Geoff Coppola’s fascination with the pattern and beauty in nature is the inspirationbehind an innovative piece of art recently installed near the physical science building at Mesa Community College’s Southern and Dobson campus. Coppola collaborated with MCC math and computer science professor Madeleine Chowdhury to bring his design to life, AllisOneenOsillA, a palindrome for All is One, One is All. The live-edge steel frame was crafted by MCC welding faculty Robert Holmes with assistance from Merri Stafford, a welding alumna.
The name chosen, AllisOneenOsillA, suggests how many small pieces make up a larger piece and an analogy of how many citizens make up one larger community, a tie to MCC’s International Education Department. The pattern of the blocks create an interesting interplay of light and shadow on the face of the artwork and behind it, which changes depending on the angle and the season.
The free-standing art piece is a two-dimensional representation of the structure of a dodecagonal quasicrystal, composed of approximately 2,600 high-fire ceramic blocks. But it’s much more than that. The artwork serves as a mathematical symbol of unity and the effort and vision of educators who are dedicated to promoting innovation and creativity in the academic disciplines of science, technology, engineering, art and math -- known as STEAM.
Coppola said the process of creating the piece began when he was a student at MCC (2009 through 2012). He was inspired by the open-door policy of many of the professors, especially his math professor Adam Avilez.
“I spent a lot of time in his office and one day I heard Madeleine talking about different math concepts,” Coppola said. “I told her, ‘I have a puzzle that needs to find a home.’”
He brought 400 tiles to campus and Chowdhury helped him put the beginnings of his design together.
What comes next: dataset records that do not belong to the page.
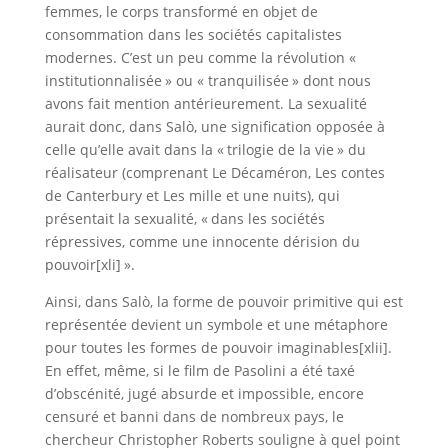
femmes, le corps transformé en objet de
consommation dans les sociétés capitalistes
modernes. C’est un peu comme la révolution «
institutionnalisée » ou « tranquilisée » dont nous
avons fait mention antérieurement. La sexualité
aurait donc, dans Salò, une signification opposée à
celle qu’elle avait dans la « trilogie de la vie » du
réalisateur (comprenant Le Décaméron, Les contes
de Canterbury et Les mille et une nuits), qui
présentait la sexualité, « dans les sociétés
répressives, comme une innocente dérision du
pouvoir[xli] ».
Ainsi, dans Salò, la forme de pouvoir primitive qui est
représentée devient un symbole et une métaphore
pour toutes les formes de pouvoir imaginables[xlii].
En effet, même, si le film de Pasolini a été taxé
d’obscénité, jugé absurde et impossible, encore
censuré et banni dans de nombreux pays, le
chercheur Christopher Roberts souligne à quel point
Coppola’s enthusiasm for the project was contagious and soon Avilez, Chowdhury, astronomy professor Kevin Healy and other professors dedicated to the STEAM philosophy encouraged Coppola to continue the project and assisted in the development of the mock up.
The project took several years to complete and, in that time, Coppola graduated from MCC with an Associate in Science degree and continued his education, graduating magna cum laude from the School of Molecular Sciences at Arizona State University with a degree in chemistry. His interdisciplinary research at ASU inspired his startup company, Arizona Ceramic Coatings, one of 20 ventures selected for the Edson Student Entrepreneur Initiative 2014-2015 cohort.
For Coppola, who returned to college after being injured in an industrial accident several years ago, the art piece is among other things, a testimonial of gratitude to professors who in their own ways bring honor to the title "teacher.” He added that the monument serves as a learning tool for students and a teaching tool for instructors.
“While it was being constructed, a student walked by and talked to us about the fact that she couldn’t decide whether to major in art or science,” Coppola said. “That’s the inspiration this piece will provide on campus--that it’s not cut and dried and all disciplines are connected.”
Coppola said he is thrilled to see his art on campus and share his passion with his daughter.
“I love the color and the patterns because it’s what the world is composed of,” he said. “There’s incredible beauty in the microscopic world and I tried to portray that.”